Les plateformes ont rangé votre précédent EP, Pensées, dans la catégorie “variété française”. Étiez-vous surpris ?
Au début, j’admets avoir eu un peu de mal à comprendre… Selon moi, ce disque était plutôt pop voire un peu funk. D’autant que j’ai horreur de la variété française: elle ne me touche pas du tout. Je la respecte ! Mais j’ai vraiment du mal à en écouter. Si je devais vraiment choisir un artiste dont je suis fan, il n’aurait rien à voir avec la musique que je compose aujourd’hui. Ce serait plutôt le groupe Bon Iver ou le chanteur britannique Ben Howard. Je pourrais écouter son titre Esmeralda pendant des heures.
J’ai l’impression que les relations amoureuses et sexuelles constituent une part importante de votre processus créatif.

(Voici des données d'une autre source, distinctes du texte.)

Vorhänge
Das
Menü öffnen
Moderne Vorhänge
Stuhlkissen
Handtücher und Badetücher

C’était le cas pendant un long moment, mais ce nouvel EP abandonne ces sujets. Mon premier disque en parlait de façon assez crue mais, lorsque je le réécoute, je me demande pourquoi j’exprime quelque chose qui a déjà été dit 1000 fois. Puis ma vie personnelle, je crois aussi que les gens s’en foutent un peu. [Rires] Dans ce nouvel EP, je parle de violences conjugales, de problèmes érectiles et de crises d’angoisse. Des sujets dont on ne parle pas assez à mon goût. La musique m’a permis de me créer ma propre bulle, pas forcément de franchir tous les obstacles.

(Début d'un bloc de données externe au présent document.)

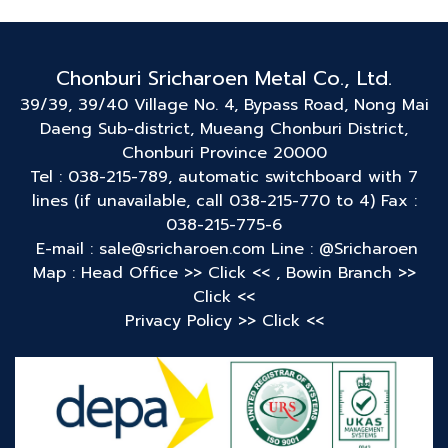
Chonburi Sricharoen Metal Co., Ltd.
39/39, 39/40 Village No. 4, Bypass Road, Nong Mai
Daeng Sub-district, Mueang Chonburi District,
Chonburi Province 20000
Tel : 038-215-789, automatic switchboard with 7
lines (if unavailable, call 038-215-770 to 4) Fax :
038-215-775-6
E-mail : sale@sricharoen.com
Line : @Sricharoen
Map : Head Office
>> Click <<
,
Bowin Branch
>>
Click <<
Privacy Policy
>> Click <<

Votre casquette d’entrepreneur ne dévore-t-elle pas votre statut d’artiste ?
C’est exactement ce qu’il se passe lorsque je discute avec mes partenaires. Car je suis l’artiste… mais c’est aussi moi qui paye. Si le risque financier n’existait pas, je partirai sans doute beaucoup plus loin. Initialement, la pochette de l’EP devait être un gros plan de mon propre téton. L’idée à fait débat au sein de l’équipe. Apparemment cela représentait un véritable danger pour la mise en ligne sur les plateformes de streaming qui auraient pu la censurer. Je crois que j’en épuise beaucoup en répétant à longueur de journée : “Alors, on en est où ? On en est où ? On en est où ?”. Certains on l’habitude de travailler avec des artistes qui n’en ont rien à foutre et suive simplement les indications. Ce n’est pas mon cas.
Super Positions de Charlie Faron, disponible le 21 avril.